• EXERCISE DESCRIPTION
Report each line of the entries that contains the word "expédition", copied in full.

• EXERCISE DATA
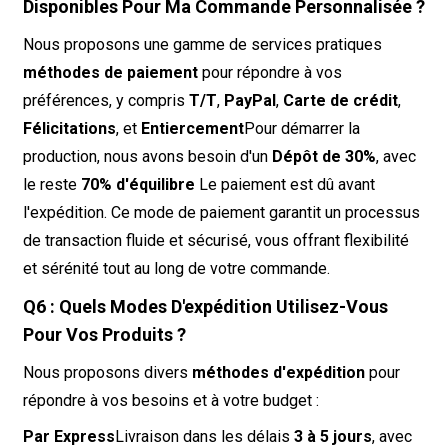
Disponibles Pour Ma Commande Personnalisée ?
Nous proposons une gamme de services pratiques
méthodes de paiement
pour répondre à vos
préférences, y compris
T/T
,
PayPal
,
Carte de crédit
,
Félicitations
, et
Entiercement
Pour démarrer la
production, nous avons besoin d'un
Dépôt de 30%
, avec
le reste
70% d'équilibre
Le paiement est dû avant
l'expédition. Ce mode de paiement garantit un processus
de transaction fluide et sécurisé, vous offrant flexibilité
et sérénité tout au long de votre commande.
Q6 : Quels Modes D'expédition Utilisez-Vous
Pour Vos Produits ?
Nous proposons divers
méthodes d'expédition
pour
répondre à vos besoins et à votre budget :
Par Express
Livraison dans les délais
3 à 5 jours
, avec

• ANSWER
l'expédition. Ce mode de paiement garantit un processus
Q6 : Quels Modes D'expédition Utilisez-Vous
méthodes d'expédition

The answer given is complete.